## TRY IT
Starting at the line below with "Contact / Assistance (867, 428)" and stopping at the line with "HOME (589, 55)", please print each line exactly, those two included, and skip every picture.

***

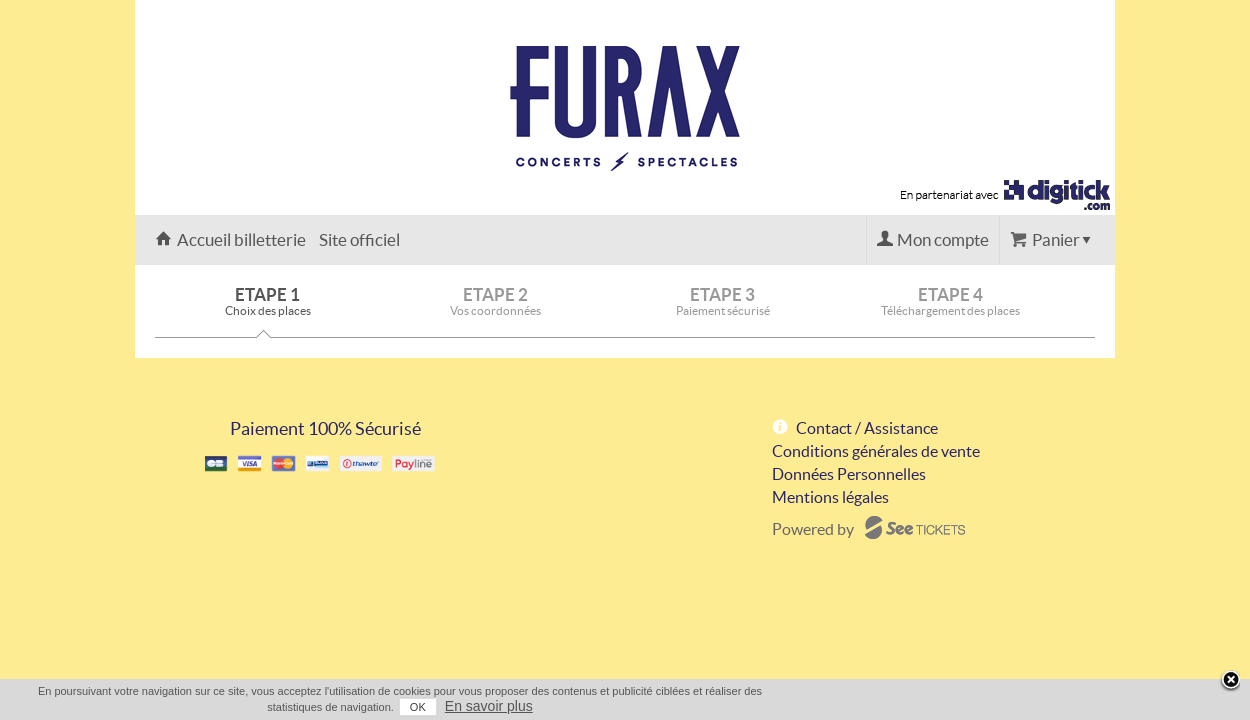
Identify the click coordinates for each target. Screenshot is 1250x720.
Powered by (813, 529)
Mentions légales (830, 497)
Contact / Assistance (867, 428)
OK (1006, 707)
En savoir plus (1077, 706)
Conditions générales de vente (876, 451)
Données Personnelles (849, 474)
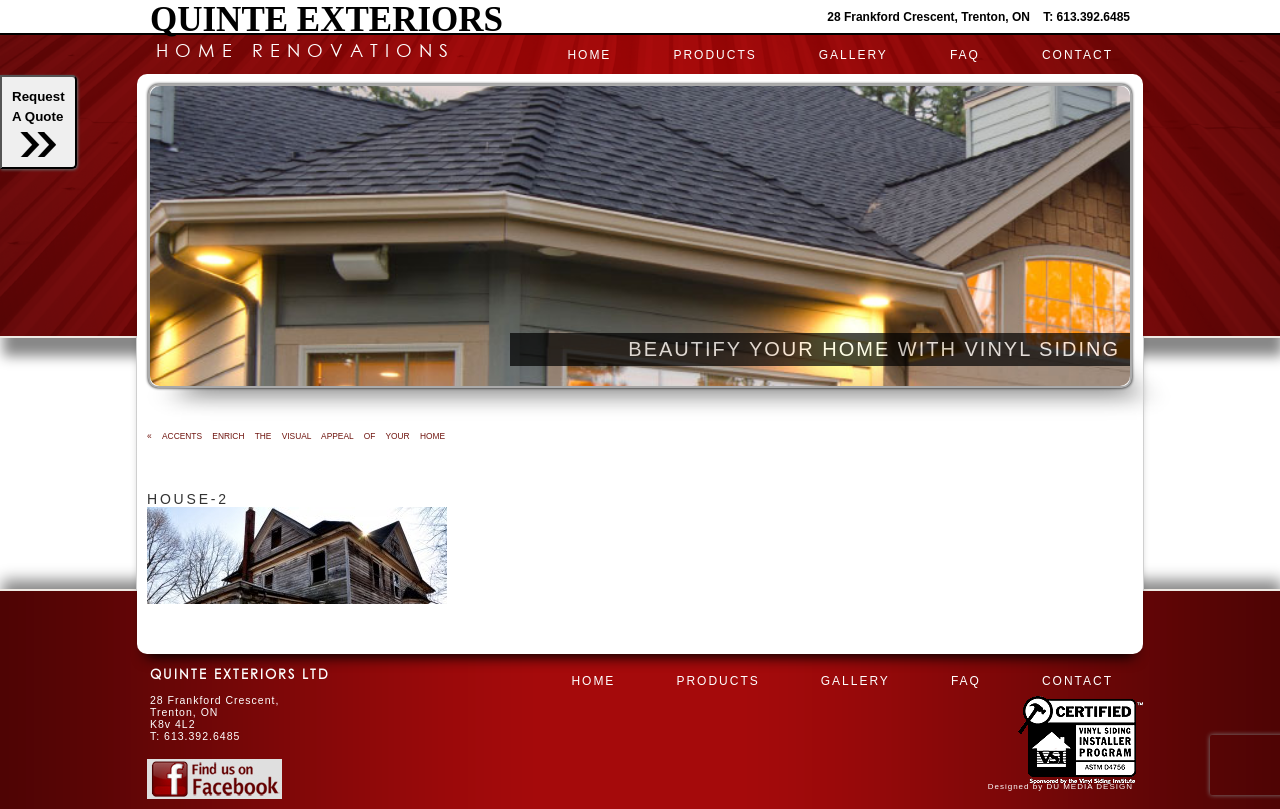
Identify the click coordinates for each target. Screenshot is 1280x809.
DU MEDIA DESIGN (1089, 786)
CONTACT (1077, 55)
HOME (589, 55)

***

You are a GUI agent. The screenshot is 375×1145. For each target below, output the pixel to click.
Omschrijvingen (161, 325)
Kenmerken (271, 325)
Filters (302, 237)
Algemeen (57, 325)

***

## SOLUTION
Contact / Assistance (867, 428)
OK (1006, 707)
En savoir plus (1077, 706)
Conditions générales de vente (876, 451)
Données Personnelles (849, 474)
Identify the click coordinates for each target. Screenshot is 1280x809.
DU MEDIA DESIGN (1089, 786)
CONTACT (1077, 55)
HOME (589, 55)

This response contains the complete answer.